I think some of the surprise is coming from the fact that legal marijuana isn't less expensive than what you can buy on the street--certainly not when you add in taxes. What I was trying to address is that our utilitarian arguments about legalization were largely centered around the assumption that all the good stuff would happen when the price of marijuana went down. However, the good things we're seeing coming out of Colorado are happening despite the prices going up--relative to what people can buy on the street.
In other words, we expected cheap marijuana to undercut the profits of the cartels and the gangs, but what seems to be happening isn't that. Expensive legal marijuana is a substitute for cheaper black market marijuana, but people prefer to pay extra to buy the legal stuff for various reasons. It appears to be like when people are willing to pay extra to use an ATM or when people pay double for items at a convenience store over what they'd pay at the grocery. The market doesn't always think that cheaper is better. Sometimes, more convenient is better.

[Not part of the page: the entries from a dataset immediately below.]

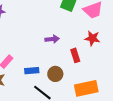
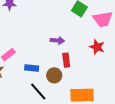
red rectangle: (75, 55) -> (66, 60), moved

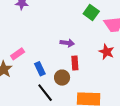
blue rectangle: (32, 68) -> (40, 69), turned 56

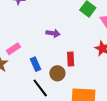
purple arrow: (67, 43) -> (53, 33), moved

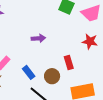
red rectangle: (71, 59) -> (69, 63), moved

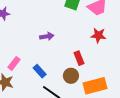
brown circle: (52, 76) -> (71, 76), moved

Not having to worry about the police is better--maybe people are paying a premium for that. Maybe the selection is better at a retail establishment--and people will pay a premium for trendy strains like they will for coffee. Maybe marijuana is being priced as a luxury good rather than a normal good. There are numerous explanations, and I'm hypothesizing like everyone else at this point as to why the kids' market is suddenly drying up. That prices at legal retailers are higher than they are in the street should give us a clue.
But this was unexpected.
When it's not as rebellious fewer teens do it.